The Recoulley Writing Contest runs on the annual calendar, not on the school calendar. Student writings from ENGL 1101 and ENGL 1102 are collected by the Contest Coordinators the last week in February. These papers should have been written for spring, summer and fall semesters of the previous year. Thus, in February of 2006, student writings from spring, summer, and fall of 2005 may be submitted. Part-time and full-time composition instructors are urged to submit student writing. Each instructor may submit up to three papers for each composition section they teach.
Student writing packets should contain the following materials:
All drafts. Rough drafts should be turned in with the final draft when possible. Three final copies of the work, word processed and double-spaced; no name or teacher comments on the work. Students rarely will hand their work in without their name or without teacher comments so feel free to white-out the above information on a xeroxed copy and to make the three copies from this document.
Optional - a process sheet a brief narrative that explains the assignment; when did he/she begin? How did he/she decide on what to write? What were his/her processes as he/she wrote? These are some of the questions a student might answer.
Optional--an electronic copy of the paper.
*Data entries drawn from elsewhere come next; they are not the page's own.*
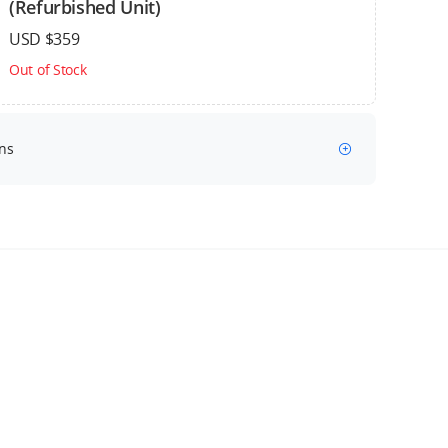
(Refurbished Unit)
USD $359
Out of Stock
ns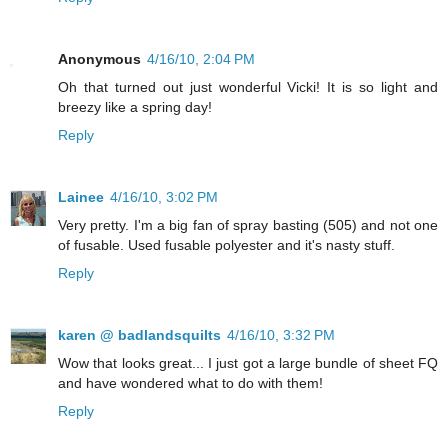
Anonymous
4/16/10, 2:04 PM
Oh that turned out just wonderful Vicki! It is so light and
breezy like a spring day!
Reply
Lainee
4/16/10, 3:02 PM
Very pretty. I'm a big fan of spray basting (505) and not one
of fusable. Used fusable polyester and it's nasty stuff.
Reply
karen @ badlandsquilts
4/16/10, 3:32 PM
Wow that looks great... I just got a large bundle of sheet FQ
and have wondered what to do with them!
Reply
Ideally we will publish the work of the winners on the Internet.
A permission form. You can download a copy of the permission form by clicking on the link.
Once the student writings are collected, the Contest Coordinators will send out a call for Recoulley Award Readers to all Composition Instructors: full-time and part-time instructors may read for the contest. At least three readers will be recruited to read for the contest. Final drafts of student writings will be distributed and readers will be given until the end of March to read the essays. The Contest Coordinators will then tally up the votes and the winners will be announced to the HTC community. Two students will be chosen as winners and receive $50 in cash awards and certificates. A third student will receive an Honorable Mention Certificate.
Students will receive their rewards at the Student Awards Ceremony hosted at the end of the spring semester.
There are numerous ways to help students become involved with the contest:
Begin by informing students of the contest early in the semester. You may even want to hand out permission forms and ask each student who is wlling to let you place a paper in the contest to fill out the form. Getting the form signed is half the battle.
Send students to pertinent links on the Internet. Peak their interest.
When you receive an excellent paper, write an endnote to the student writer that suggests he submit his paper to the contest. If you have already collected permission forms, write an endnote at the end of the paper asking the student to return it so that you can submit it to the contest.
On the last day of class, have students re-submit their work whether you need it for portfolio grading or not. You can tell the students you will use their work to help you out in tight situations where a grade could go either way. Bring Recoulley Award Permission Forms to class and urge students who are proud of a piece of writing to enter it into the contest.
Students are often reluctant to take risks. Suggest that if they don't turn a paper in that they're in the same place they would be if they turned it in and didn't win. They have already written the paper, they might as well see if it will earn them an award.
Have your own contest the last day of class. Have students interested in winning the "best" writing awards for your class, read their essays to the class and then have the students take a private vote. You may even award some type of participation credit or bonus credit for taking part in your contest. Urge the winners of your contest to submit their essays to the ReCoulley Award Contest. Have permission forms on hand.
Submit papers for students when they feel strongly about them whether you believe the papers to be worthy or not. You may be surprised by the results. Don't worry about whether you will be judged by the quality of the work. The readers do not know what paper came from what class. The contest is about the students, not about the teachers.
Probably the most important thing to remember is that once a student leaves your class without arranging to submit a paper to the contest, that paper will more than likely never be submitted.